Stored dataset items:
Content starts

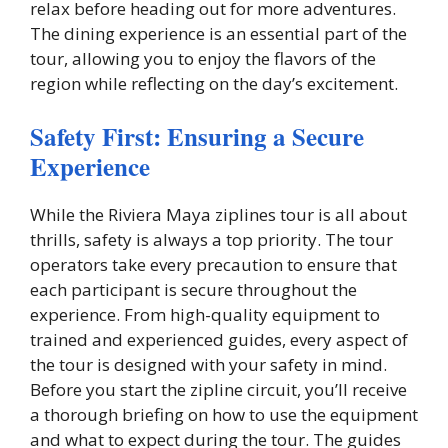
relax before heading out for more adventures.
The dining experience is an essential part of the
tour, allowing you to enjoy the flavors of the
region while reflecting on the day’s excitement.
Safety First: Ensuring a Secure
Experience
While the Riviera Maya ziplines tour is all about
thrills, safety is always a top priority. The tour
operators take every precaution to ensure that
each participant is secure throughout the
experience. From high-quality equipment to
trained and experienced guides, every aspect of
the tour is designed with your safety in mind.
Before you start the zipline circuit, you’ll receive
a thorough briefing on how to use the equipment
and what to expect during the tour. The guides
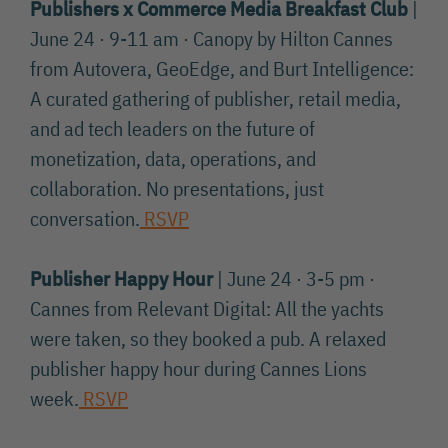
Publishers x Commerce Media Breakfast Club
|
June 24 · 9-11 am · Canopy by Hilton Cannes
from Autovera, GeoEdge, and Burt Intelligence:
A curated gathering of publisher, retail media,
and ad tech leaders on the future of
monetization, data, operations, and
collaboration. No presentations, just
conversation.
RSVP
Publisher Happy Hour
| June 24 · 3-5 pm ·
Cannes from Relevant Digital: All the yachts
were taken, so they booked a pub. A relaxed
publisher happy hour during Cannes Lions
week.
RSVP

Content ends

AIM OF THE TASK -> All of the lines above should be retyped precisely, apart from the pictures.

RESPONSE TO THIS EXERCISE ->
relax before heading out for more adventures.
The dining experience is an essential part of the
tour, allowing you to enjoy the flavors of the
region while reflecting on the day’s excitement.
Safety First: Ensuring a Secure
Experience
While the Riviera Maya ziplines tour is all about
thrills, safety is always a top priority. The tour
operators take every precaution to ensure that
each participant is secure throughout the
experience. From high-quality equipment to
trained and experienced guides, every aspect of
the tour is designed with your safety in mind.
Before you start the zipline circuit, you’ll receive
a thorough briefing on how to use the equipment
and what to expect during the tour. The guides
Publishers x Commerce Media Breakfast Club
|
June 24 · 9-11 am · Canopy by Hilton Cannes
from Autovera, GeoEdge, and Burt Intelligence:
A curated gathering of publisher, retail media,
and ad tech leaders on the future of
monetization, data, operations, and
collaboration. No presentations, just
conversation.
RSVP
Publisher Happy Hour
| June 24 · 3-5 pm ·
Cannes from Relevant Digital: All the yachts
were taken, so they booked a pub. A relaxed
publisher happy hour during Cannes Lions
week.
RSVP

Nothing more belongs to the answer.